What not to eat: ramen

The start of a new school year typically brings about thoughts of reunions with friends, optimism for new classes, and an academic tabula rasa. However, after life is unpacked from boxes and some serious benjamins are dropped at the bookstore, the reality of college poverty finally sets in. Strapped for cash and accepting the funds spent on books as fixed and sunk, the frugal student and amateur consumer economist naturally focuses on the costs well within his power to control: food. While this can be a good exercise in personal finance, the long-term health ramifications of consuming inexpensive food with little to no nutritional value are serious, and can set a precedent for (un)wellness for adult life outside of school. Given the wide availability, great taste, and, most importantly, low cost of healthy food, there is no reason to consume popular dime meals such as ramen.

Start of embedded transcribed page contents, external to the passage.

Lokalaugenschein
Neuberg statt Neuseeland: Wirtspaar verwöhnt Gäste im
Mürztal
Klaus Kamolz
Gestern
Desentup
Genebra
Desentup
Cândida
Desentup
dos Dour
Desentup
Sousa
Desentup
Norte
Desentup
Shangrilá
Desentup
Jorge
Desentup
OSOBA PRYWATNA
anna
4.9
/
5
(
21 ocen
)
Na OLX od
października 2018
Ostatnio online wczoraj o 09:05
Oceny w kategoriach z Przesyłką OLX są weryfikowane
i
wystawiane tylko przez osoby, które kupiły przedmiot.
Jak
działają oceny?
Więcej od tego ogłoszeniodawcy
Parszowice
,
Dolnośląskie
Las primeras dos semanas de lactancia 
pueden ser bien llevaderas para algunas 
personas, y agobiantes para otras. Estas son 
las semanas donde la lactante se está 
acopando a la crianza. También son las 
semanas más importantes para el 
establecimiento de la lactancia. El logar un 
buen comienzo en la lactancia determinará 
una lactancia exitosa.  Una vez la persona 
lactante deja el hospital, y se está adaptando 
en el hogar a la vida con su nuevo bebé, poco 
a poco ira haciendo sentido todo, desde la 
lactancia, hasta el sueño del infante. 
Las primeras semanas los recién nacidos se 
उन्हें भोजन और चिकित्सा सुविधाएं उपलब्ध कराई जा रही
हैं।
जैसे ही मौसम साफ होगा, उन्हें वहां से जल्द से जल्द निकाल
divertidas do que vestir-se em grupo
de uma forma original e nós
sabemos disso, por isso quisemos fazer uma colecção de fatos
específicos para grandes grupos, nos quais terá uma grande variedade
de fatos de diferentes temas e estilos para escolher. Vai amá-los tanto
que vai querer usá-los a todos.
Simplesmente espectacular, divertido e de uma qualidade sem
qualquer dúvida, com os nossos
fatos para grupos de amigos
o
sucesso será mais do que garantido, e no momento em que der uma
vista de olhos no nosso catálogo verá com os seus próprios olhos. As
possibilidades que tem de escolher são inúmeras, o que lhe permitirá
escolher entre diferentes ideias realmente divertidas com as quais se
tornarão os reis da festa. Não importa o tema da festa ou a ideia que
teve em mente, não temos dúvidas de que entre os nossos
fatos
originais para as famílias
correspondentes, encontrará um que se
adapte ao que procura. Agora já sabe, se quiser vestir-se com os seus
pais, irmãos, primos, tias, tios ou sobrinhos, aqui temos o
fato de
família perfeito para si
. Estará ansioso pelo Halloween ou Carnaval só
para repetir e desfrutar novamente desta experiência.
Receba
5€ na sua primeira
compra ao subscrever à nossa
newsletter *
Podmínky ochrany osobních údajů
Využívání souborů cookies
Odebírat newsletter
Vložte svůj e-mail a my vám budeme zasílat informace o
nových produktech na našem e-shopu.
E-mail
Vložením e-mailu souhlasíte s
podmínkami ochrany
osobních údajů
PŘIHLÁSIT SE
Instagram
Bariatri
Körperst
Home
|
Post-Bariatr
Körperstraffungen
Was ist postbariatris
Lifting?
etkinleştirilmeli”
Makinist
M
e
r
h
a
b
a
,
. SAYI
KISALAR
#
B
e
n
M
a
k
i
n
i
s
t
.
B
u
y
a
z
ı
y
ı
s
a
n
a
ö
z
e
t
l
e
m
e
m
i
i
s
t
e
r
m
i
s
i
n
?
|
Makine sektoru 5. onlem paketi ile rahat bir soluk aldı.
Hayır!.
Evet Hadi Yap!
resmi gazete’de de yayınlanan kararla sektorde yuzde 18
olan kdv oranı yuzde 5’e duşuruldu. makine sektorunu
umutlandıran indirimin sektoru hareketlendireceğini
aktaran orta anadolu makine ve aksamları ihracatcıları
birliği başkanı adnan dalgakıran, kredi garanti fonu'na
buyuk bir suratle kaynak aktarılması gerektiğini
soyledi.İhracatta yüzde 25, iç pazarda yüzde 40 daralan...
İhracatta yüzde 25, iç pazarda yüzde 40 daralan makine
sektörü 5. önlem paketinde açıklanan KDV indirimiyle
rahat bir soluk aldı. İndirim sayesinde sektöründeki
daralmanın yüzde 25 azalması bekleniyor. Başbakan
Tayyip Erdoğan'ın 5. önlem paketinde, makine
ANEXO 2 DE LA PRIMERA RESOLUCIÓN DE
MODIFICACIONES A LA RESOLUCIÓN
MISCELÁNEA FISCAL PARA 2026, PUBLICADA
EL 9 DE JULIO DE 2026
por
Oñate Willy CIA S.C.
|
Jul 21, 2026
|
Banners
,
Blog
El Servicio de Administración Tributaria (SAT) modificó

It is only natural that the profit-seeking student sees a 12-pack of Maruchan Ramen at Giant Eagle for $1.50 and — after doing some basic arithmetic — says, “Wow! Thirteen cents per package! With the money I will save on lunch, I can finally afford to impress Julio/Julia and cook for him/her, and invite 46 of our closest friends. (Thanks, Facebook!)”

While pondering the prospects over a bowl of ramen, the left arm of our protagonist feels a shooting pain, and soon the next great microeconomist is collapsed on the floor from a heart attack. Fortunately he is able to be revived, but after recuperation at home and many more ramen lunches later, he eventually seizes up and loses consciousness, ultimately suffering a stroke and dying... all over trying to save a couple of bucks.

While ramen is by far one of the most inexpensive foods on the market, it just might be the most hazardous to your health. A package consisting of a dried noodle block and a packet of seasoning (technically two whole servings) typically contains about 1800 milligrams of sodium, which is over 90 percent of the recommended daily intake. The seasoning carries most of the blame for that, but the benign-looking noodles are no innocent party. The noodles are deep-fried at a factory, then formed into little bricks and dried. Besides being devoid of any significant amount of vitamins or minerals, the high salt content of the seasoning combined with the saturated fat in the noodles is a significant contributor to weight gain, heart disease, and stroke.

Eating healthily is well within the budget of any student. While seven cents per serving is hard to beat, normal spaghetti with tomato sauce and bread costs little more than $1 per serving, is available at any grocery store, and provides the carbohydrates and minerals to fuel an active lifestyle without any of the saturated fat and sodium of pre-packaged ramen. As any healthy diet needs more than carbs, fruits and vegetables are not too far away or out of budget. The new Giant Eagle Market District at Centre and Negely avenues, as well as vendors at the Oakland Farmers Market and the Strip District, consistently have high-quality produce at reasonable prices.

While seeking and preparing fresh ingredients is not going to be as easy as pouring hot water over a block, and while the price of the alternative presented is a little higher than the status quo, a question is raised: Which is more important, your wallet or your health?